Maaretta Jaukkuri: Where and when has your work been exhibited in the United States?
Mauricio Dias and Walter Riedweg: In 1996, Mary Jane Jacob and Homi Bhabha included our work in Conversations at the Castle in Atlanta and our work was also included in inSitesite 2000, an exhibition that takes place every year at the border between San Diego and Tijuana in California. In 2008, The Frye Museum for the Arts in Seattle will show Funk Staden (a work we presented at Documenta 12 ). In April 2009, we will have a solo show at The Americas Society in New York, curated by Gabriela Rangel.
MJ: Your work has been shown in venues throughout Europe, Latin American, the United States and South America. Does the location of your exhibitions affect the reception of your work?
MD & WR: There are always differences in the reception of our work in different places. Reception of our work depends not only on the individual viewer, but also on the cultural and economic context in which the work is seen. In developing our work, we think about the context in which the work will be shown.
MJ: How is it to work in these different cultural contexts?
MD & WR: It is really stimulating for us to work in a variety of cultural contexts; we think it is important to work inter-territorially; for example, to produce a work in Egypt or Turkey and to then show it in Switzerland or in the US. Working in this way opens up new ways of thinking about existing situations. Misunderstandings and cultural clashes are vital to bringing about new ways of communicating and thinking.
MJ: Both ethical issues and aesthetic concerns are strongly present in your work. How do these issues and concerns effect your approach to art?
MD & WR: We believe art to be a tool to subvert culture, not just to serve it. People in the art world assume that the “intelligentsia” is restricted to those with money and appropriate education. Luckily, life has shown us that this is no more than a comfortable assumption of the bourgeoisie. There are many—we would say infinite—forms of intelligence among illiterate people, people in prison, people on the streets and in marginal contexts of society. Besides, in every institution, even in the worst ones, there’s always someone who still thinks and silently questions and these questions subvert the context or the system in which he or she operates. Luckily, we think we can still trust individualism and individual existence.
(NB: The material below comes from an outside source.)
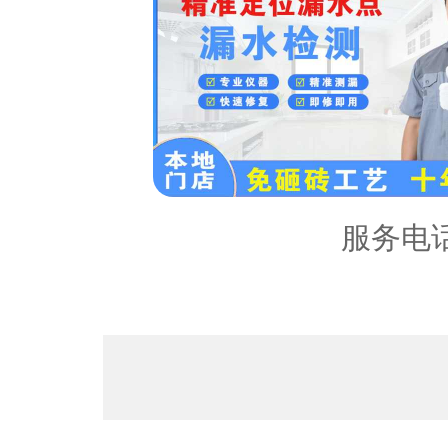
服务区
内容：
服务电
Maybe we are just optimists, but why not? To be a pessimist does not make anybody more intelligent, only safer (at most).
MJ: A great deal of your artwork involves collaborative processes—not only between yourselves as artists but also with other people. How does collaboration shape your working process?
MD & WR: Negotiation is always present in any kind of collaboration—and these negotiations both interfere with and contribute to the process and to the final form of the work. These negotiations are part of the methodology.
When an artist is involved in a collaborative project, she or he has to abandon some of the modernist assumptions about what an artwork should be. For instance, it is necessary to abandon the idea of the artwork being the final container to explain everything, to include everything in itself. In collaborative practices the artwork shall, above all else, serve as a platform to expand and reflect diverse points of view. Rather than resolve anything, the artwork shall evoke questions.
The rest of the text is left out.